Hizb-ut Tahrir .pdf

Hizb-ut Tahrir'in Metodu

Davayı yüklenmede izlenen metot ki; o da, şerî hükümlerdir ve Resulullah (sav)'in takib ettiği metottan alınmaktadır. Çünkü Yüce Allah'ın: 

"Allah'ı ve Ahiret'i uman, Allah'ı çok anan kimse için, sizlere elbette Allah'ın Resulü'nde -uyulmak üzere- güzel bir örnek vardır." (Azhab 21), 

"De ki, hakikaten siz Allah'ı seviyorsanız bana uyun ki Allah da sizi sevsin, günahlarınızı bağışlasın." (Ali İmran 31), 

"Peygamber size her ne getirdiyse, onu alın ve her neyden sizi men ettiyse ondan da kaçının." (Haşr 7) Ayet-i Kerimeleri, Resulullah (sav)'a tâbi olunması, onun örnek edinilmesi ve (hükmün) kendisinden alınmasının farz olduğuna delâlet eder. Bunlardan başka aynı noktaya delâlet eden daha pek çok ayetler vardır. 

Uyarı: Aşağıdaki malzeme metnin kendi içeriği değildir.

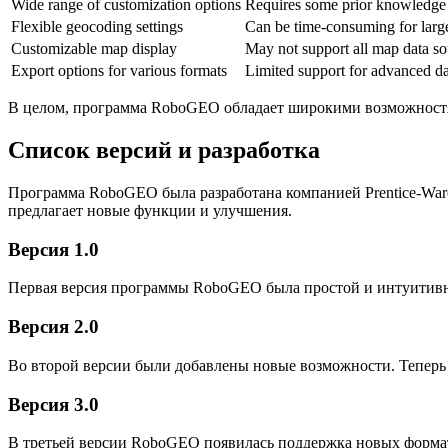
Wide range of customization options
Requires some prior knowledge t
Flexible geocoding settings
Can be time-consuming for large
Customizable map display
May not support all map data so
Export options for various formats
Limited support for advanced da
В целом, программа RoboGEO обладает широкими возможностями
Список версий и разработка
Программа RoboGEO была разработана компанией Prentice-Ware
предлагает новые функции и улучшения.
Версия 1.0
Первая версия программы RoboGEO была простой и интуитивно 
Версия 2.0
Во второй версии были добавлены новые возможности. Теперь
Версия 3.0
В третьей версии RoboGEO появилась поддержка новых форм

Müslümanlar bugün Dâr-ül Küfür'de yaşamaktadırlar. Çünkü, Allah'ın indirdiğinden başkasıyla yönetiliyorlar, hükm olunuyorlar. Müslümanların dâr'ı (ülkesi) Resulullah (sav)'in peygamberlikle gönderildiği zamanki Mekke dönemine benzemektedir. Bundan dolayı Müslümanlar, davayı yüklenmede Mekke dönemini, uyma ve bağlanma (ya da örnek alma) konusu olarak kabul etmeleri gerekir. 

Medine'de devleti kuruncaya kadar Mekke'deki sîretini araştıran kimse, Resulullah (sav)'in muayyen merhalelerden geçtiğini açık seçik görecektir. Hizb, yürüyüşündeki metodunu, yolundaki merhaleleri, bu merhalelerde gerçekleştirmesi gereken amelleri; Resulullah'ın sîretindeki merhalelerde yerine getirdiği amellere bağlanarak, onları örnek alarak, bunlardan çıkararak almıştır. 

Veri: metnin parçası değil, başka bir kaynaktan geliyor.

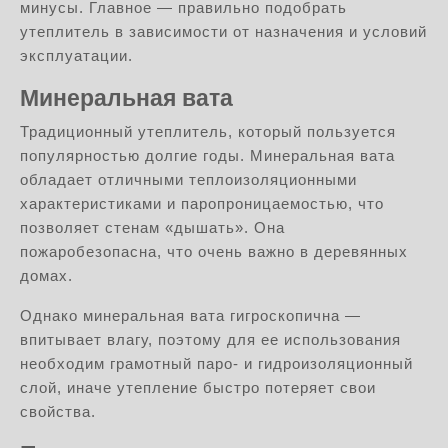
минусы. Главное — правильно подобрать
утеплитель в зависимости от назначения и условий
эксплуатации.
Минеральная вата
Традиционный утеплитель, который пользуется
популярностью долгие годы. Минеральная вата
обладает отличными теплоизоляционными
характеристиками и паропроницаемостью, что
позволяет стенам «дышать». Она
пожаробезопасна, что очень важно в деревянных
домах.
Однако минеральная вата гигроскопична —
впитывает влагу, поэтому для ее использования
необходим грамотный паро- и гидроизоляционный
слой, иначе утепление быстро потеряет свои
свойства.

Bundan dolayı Hizb, izlediği yoldaki metodunu üç merhaleyle (aşamayla) belirledi.

Birinci Merhale: Hizb'in, kitlesini oluşturmak üzere, onun fikrine ve metoduna inanan şahıslar ortaya çıkarmak için kültür verme merhalesi. 

İkinci Merhale: İslâm'ı hayat vakıasında ortaya çıkarmaya çalışmak için, kendisinin temel davası edininceye kadar İslâmı yüklenmek üzere ümmetle kaynaşma merhalesi.

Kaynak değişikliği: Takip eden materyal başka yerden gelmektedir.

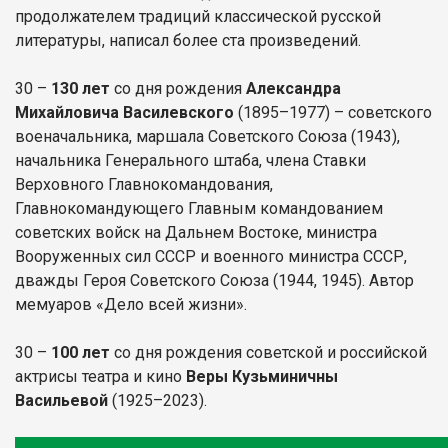
продолжателем традиций классической русской
литературы, написал более ста произведений.
30 –
130 лет
со дня рождения
Александра
Михайловича Василевского
(1895–1977) – советского
военачальника, маршала Советского Союза (1943),
начальника Генерального штаба, члена Ставки
Верховного Главнокомандования,
Главнокомандующего Главным командованием
советских войск на Дальнем Востоке, министра
Вооруженных сил СССР и военного министра СССР,
дважды Героя Советского Союза (1944, 1945). Автор
мемуаров «Дело всей жизни».
30 –
100 лет
со дня рождения советской и российской
актрисы театра и кино
Веры Кузьминичны
Васильевой
(1925–2023).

Üçüncü Merhale: Hakimiyeti teslim alma, İslâm'ı umumî, tam, kapsamlı bir biçimde tatbik etme ve risaleti dünyaya ulaştırma merhalesi. 

Birinci merhale; Hizb'in kurucusu değerli âlim, büyük mütefekkir, güçlü siyasetçi ve Kudüs İsti'nâf Mahkemesi Kadısı Üstad Takıyyüddin en-Nebhani (r.a)'ın elinde 1372 H. - 1953 M. yılında Kudüs'te başladı. Hizb, bu merhalede ümmetin fertleriyle, onlara düşüncesini, metodunu arz ederek ferdî şekilde ilişki kuruyordu. İcabet eden kimse, Hizb'in benimsediği İslâmî fikir ve hükümleriyle kaynaşıp eriyinceye, aklı ve duygularında İslâm'la gelişmiş İslâmî bir şahsiyet haline gelinceye, daveti insanlara taşıyabilecek hale gelinceye kadar, Hizb'in halkalarında odaklaşan öğretime katılıyordu. Şahıs bu seviyeye ulaştığında, kendisini artık Hizb'li saymakta, Hizb de onu üyeleri arasına katmaktaydı. Tıpkı Resulullah (SAV)'in davetinin üç yıl süren birinci merhalesinde, Allah'ın kendisine gönderdiklerini arz ederek insanları tek tek davet ederken yaptığı gibi.. Allah'ın Resulü kendisine iman eden kimseyi bu Dinin esasına dayalı kitlesine gizlice almakta, İslâm'da kaynaşıp eriyinceye kadar onu İslâm üzere eğitime almakta, Kur'an'dan inmiş olan ve inmeye devam eden ayetleri ona okumakta şiddetli bir rağbetle çabalıyordu. Onlarla gizli görüşüyor ve açık olmayan yerlerde gizlice onları eğitiyordu. İbadetleri gizlenerek yapıyorlardı. Sonra İslâmın adı Mekke'de yayıldı, insanlar ondan bahsetmeye ve kendiliğinden İslâm'a girmeye başladılar.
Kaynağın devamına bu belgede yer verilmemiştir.